The mammalian resident INM proteins lamin B receptor (LBR) and nurim
have been chosen for comparison to the viral marker. LBR, the most characterized
INM protein, is representative of a larger group of INM proteins. Nurim
represents a second class of INM proteins, with features significantly
different from those represented by LBR.
Research Plan: Our experimental strategy
is to use the viral protein ODV-E66 and SM-fusions to investigate potential
sites of regulation in the pathway to the nuclear membrane. Special
attention is directed to the first putative sites of regulation: 1) sorting
at the time of primary translocation across the endoplasmic reticulum;
2) specific transport from the ER to the outer nuclear membrane and; 3)

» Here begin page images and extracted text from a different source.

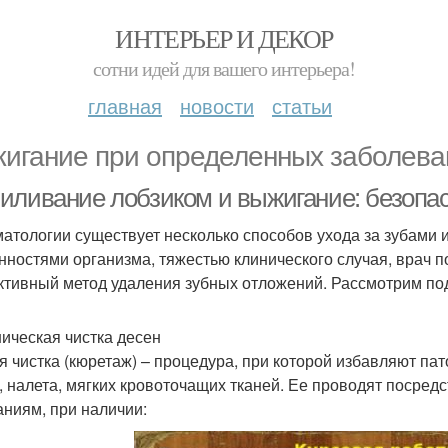
ИНТЕРЬЕР И ДЕКОР
сотни идей для вашего интерьера!
главная
новости
статьи
игание при определенных заболева
иливание лобзиком и выжигание: безопас
матологии существует несколько способов ухода за зубами 
нностями организма, тяжестью клинического случая, врач 
тивный метод удаления зубных отложений. Рассмотрим подр
ическая чистка десен
я чистка (кюретаж) – процедура, при которой избавляют па
, налета, мягких кровоточащих тканей. Ее проводят посред
аниям, при наличии:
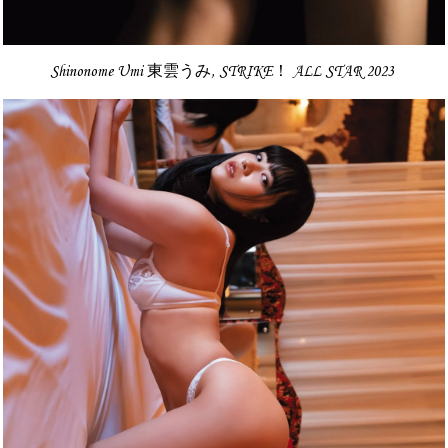
Shinonome Umi 東雲うみ, STRIKE！ ALL STAR 2023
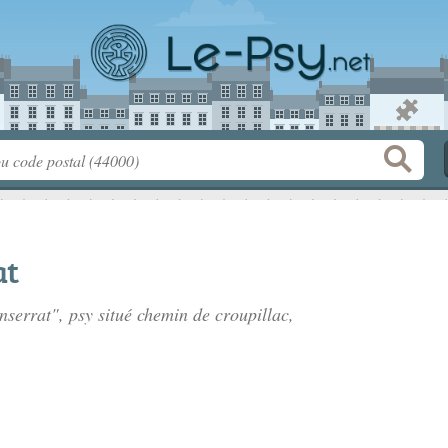
at
nserrat", psy situé
chemin de croupillac
,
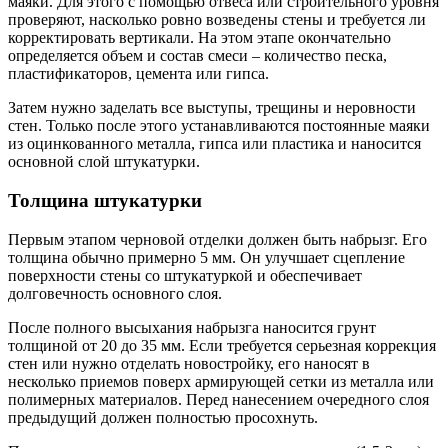
маяки. Для этого с помощью отвеса или строительного уровня
проверяют, насколько ровно возведены стены и требуется ли
корректировать вертикали. На этом этапе окончательно
определяется объем и состав смеси – количество песка,
пластификаторов, цемента или гипса.
Затем нужно заделать все выступы, трещины и неровности
стен. Только после этого устанавливаются постоянные маяки
из оцинкованного металла, гипса или пластика и наносится
основной слой штукатурки.
Толщина штукатурки
Первым этапом черновой отделки должен быть набрызг. Его
толщина обычно примерно 5 мм. Он улучшает сцепление
поверхности стены со штукатуркой и обеспечивает
долговечность основного слоя.
После полного высыхания набрызга наносится грунт
толщиной от 20 до 35 мм. Если требуется серьезная коррекция
стен или нужно отделать новостройку, его наносят в
несколько приемов поверх армирующей сетки из металла или
полимерных материалов. Перед нанесением очередного слоя
предыдущий должен полностью просохнуть.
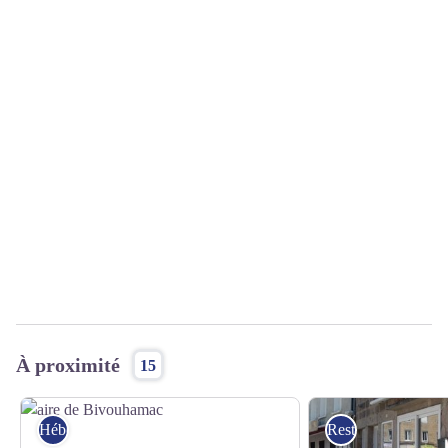
À proximité
15
Hébergement
Restaurants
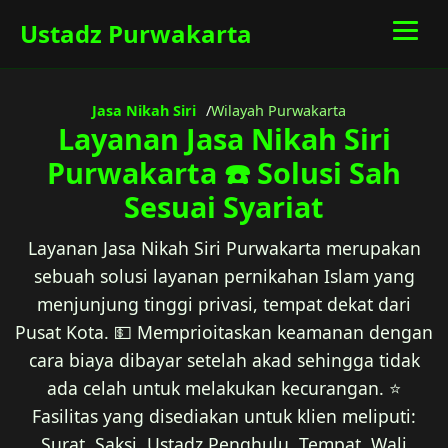
Ustadz Purwakarta
Jasa Nikah Siri
Wilayah Purwakarta
Layanan Jasa Nikah Siri
Purwakarta ☎️ Solusi Sah
Sesuai Syariat
Layanan Jasa Nikah Siri Purwakarta merupakan
sebuah solusi layanan pernikahan Islam yang
menjunjung tinggi privasi, tempat dekat dari
Pusat Kota. 💵 Memprioitaskan keamanan dengan
cara biaya dibayar setelah akad sehingga tidak
ada celah untuk melakukan kecurangan. ⭐
Fasilitas yang disediakan untuk klien meliputi:
Surat, Saksi, Ustadz Penghulu, Tempat, Wali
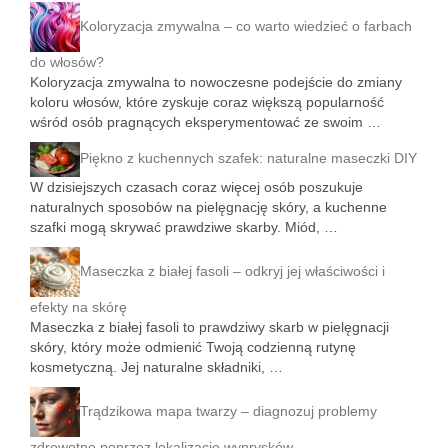
Koloryzacja zmywalna – co warto wiedzieć o farbach
do włosów?
Koloryzacja zmywalna to nowoczesne podejście do zmiany
koloru włosów, które zyskuje coraz większą popularność
wśród osób pragnących eksperymentować ze swoim …
Piękno z kuchennych szafek: naturalne maseczki DIY
W dzisiejszych czasach coraz więcej osób poszukuje
naturalnych sposobów na pielęgnację skóry, a kuchenne
szafki mogą skrywać prawdziwe skarby. Miód, …
Maseczka z białej fasoli – odkryj jej właściwości i
efekty na skórę
Maseczka z białej fasoli to prawdziwy skarb w pielęgnacji
skóry, który może odmienić Twoją codzienną rutynę
kosmetyczną. Jej naturalne składniki, …
Trądzikowa mapa twarzy – diagnozuj problemy
zdrowotne poprzez lokalizację wyprysków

potential interaction with proteins of the nuclear pore complex as the
protein traverses from the ONM to the INM. Our strategy involves
cross-linking and identification of proteins in close proximity during
these intermediate phases. With identity of potential partners determined,
mutational analysis will be used to determine if the putative partners
function during the trafficking process.
Shawn Williamson's
PhD. dissertation study is focused on the integral membrane protein AcMNPV
ODV-E66 (E66). This protein is localizes in the envelope of the occluded
form of Autographa californica multinucleopolyhedrosis virus,
a baculovirus. During infection, this protein localizes to viral
induced nuclear membrane structures termed microvesicles. My research
project is focused on localization of proteins to the nuclear membrane
via a putative signature motif positioned at the N-terminus of E66. Previous
research in this lab identified the N-terminal region of E66 was sufficient
to localize reporter proteins, GFP and B-galactosidase, to virally induced
microvesicles during infection. More recent research has shown this
sequence is sufficient for localization of EGFP at the nuclear envelope
in the absence of infection. The amino acid sequence of the motif
shares characteristics with other nuclear integral membrane proteins including
Emerin and Lamin B receptor and gB1 of Herpes Simplex Virus. The
goal of the project is to define what specific characteristics of the
signature motif are required for trafficking, as well as to determine
if and what molecular interactions are required to localize membrane proteins
containing this motif to the nuclear envelope and viral induced nuclear
microvesicles. Briefly, I plan to do a mutational analysis of the
signature motif by generating various constructs that alter the overall
character of the motif. Each of the different variants will be fused
to EGFP and/or other fusion proteins and cloned into the appropriate vectors
for transient expression in both insects and mammalian cells, as well
as vectors required for recombinant virus. Transfected and infected
cells will be analyzed using light confocal microscopy(LCM), fluorescence
recovery after photobleaching (FRAP), transmission electron microscopy
(TEM) and biochemical assays. Additionally in vitro techniques including
in vitro transcription and in vitro translation will be utilized.